Hydrocodone: To reschedule, or not to reschedule?
The issue is gathering momentum on a national level
In January, FDA’s Drug Safety and Risk Management Committee voted 19–10 in favor of moving hydrocodone-containing medications from Schedule III to Schedule II. In March, the Safe Prescribing Act of 2013 was introduced to reclassify hydrocodone-containing drugs to Schedule II. The prospect of rescheduling these medications is stirring up a conversation among clinicians, especially physicians and pain management specialists.
Abuse, misuse, and diversion of controlled substances are competing with poorly controlled pain in legitimate patients. This competition is a public health crisis, according to Mary Lynn McPherson, PharmD, BCPS, CPE, Professor and Vice Chair Department of Pharmacy Practice and Science at the University of Maryland School of Pharmacy. Although good arguments exist on both sides, the prospect of reclassifying hydrocodone-containing products “may decrease the drug use but not necessarily the misuse or diversion.” She expressed concern about “the fate of legitimate pain patients.”
Some argue that the unintentional consequence of reclassification would be a decrease in patient access. For patients who live in rural areas, are not mobile, or do not have the means to visit their physician for a prescription, rescheduling could affect their pain management and burden them unduly. Others argue that rescheduling hydrocodone-containing products from Schedule III to Schedule II would curb the misuse, abuse, and diversion of the drug by limiting the number of tablets and capsules of hydrocodone in circulation. Believing that reclassification to limit access would make the problem go away would be “the most simplistic point of view in dealing with the drug diversion,” said Ernest Dole, PharmD, FASHP, BCPS, Clinical Pharmacist at the University of New Mexico Pain Consultation and Treatment Center in Albuquerque, NM.

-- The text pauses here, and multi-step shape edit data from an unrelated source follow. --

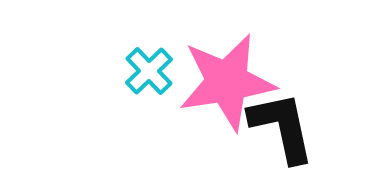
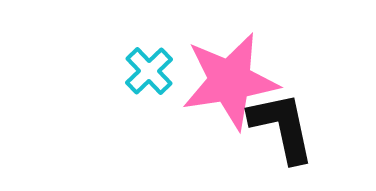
pink star: moved 3 px right, 1 px up
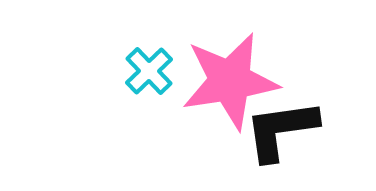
black L-shape: moved 1 px left, 3 px down; rotated 86 degrees counterclockwise
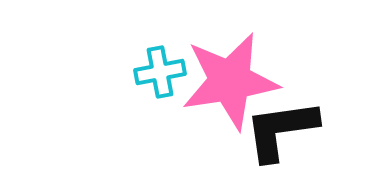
cyan cross: moved 11 px right, 1 px down; rotated 33 degrees clockwise
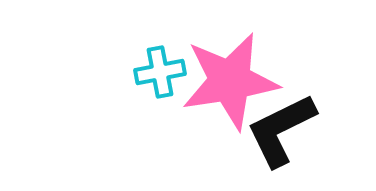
black L-shape: rotated 18 degrees counterclockwise
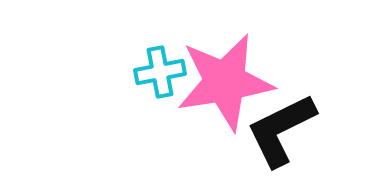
pink star: moved 5 px left, 1 px down
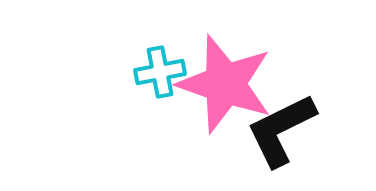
pink star: moved 2 px down; rotated 28 degrees clockwise
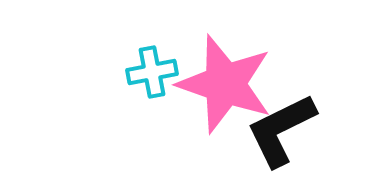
cyan cross: moved 8 px left
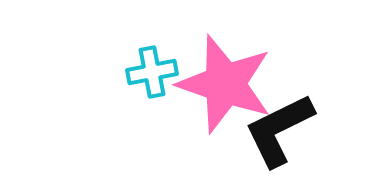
black L-shape: moved 2 px left
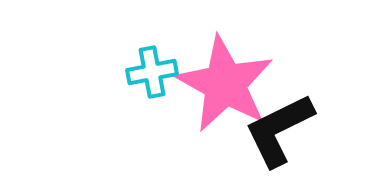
pink star: rotated 10 degrees clockwise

As the issue gathers momentum on a national level, here’s a look at the experience of pharmacists in New York, where hydrocodone was rescheduled as part of a new state law.
New York’s I-STOP Act
While the proposed legislation in Congress would seem an unimaginably daunting task to enact, the state of New York has lived through that change. The Internet System for Tracking Over-Prescribing (I-STOP) Act was signed into state law by New York’s governor on August 27, 2012, and became effective February 23, 2013. The I-STOP Act included the reclassification of hydrocodone-containing drugs from Schedule III to Schedule II, with several patient waivers. “There was some confusion in the first month,” said Selig Corman, BSPharm, Consultant Pharmacist/Professional Affairs, Pharmacists Society of the State of New York (PSSNY). “All refills were canceled when patients arrived at the pharmacy to pick them up as usual.” Corman added, “After that first month, there were no serious problems, mainly because we had 6 months to get ready for it.”
Another part of the I-STOP Act is the mandatory registration of prescribers for the Prescription Monitoring Program (PMP) that is part of the Health Commerce System operated by the New York State Department of Health. Beginning August 27, 2013, prescribers are required to look up a patient profile through the PMP registry before prescribing any controlled substances. After reviewing PMP for the patient, prescribers who suspect diversion may report the prescription discrepancy or the Bureau of Narcotic Enforcement office. PMP also includes information about addiction treatment programs through the state’s Office of Alcoholism and Substance Abuse Services.
Pharmacists can register through PMP and review a patient’s profile to double-check if any prescriptions seem suspicious. The I-STOP Act “is not just about reducing drug misuse or diversion,” said Craig M. Burridge, MS, CAE, the former PSSNY Executive Director who is now CEO of the South Carolina Pharmacy Association. “It brings patients to seek help and opportunities for rehabilitation,” with $46 million in the budget set aside for that.
Education is vital
Understandably, grasping the various amounts and types of hydrocodone and other opioid products available on the market is difficult. Another issue is the insufficient number of pain specialists and addiction specialists in the United States, according to McPherson. “Educating practitioners about not only how to treat pain but also about how to screen people for potential drug abuse and diversion is important.”
Regardless of whether reclassification of hydrocodone-containing medications becomes reality for everyone, educating prescribers and patients is vital in reducing the misuse, overuse, or diversion of the medications.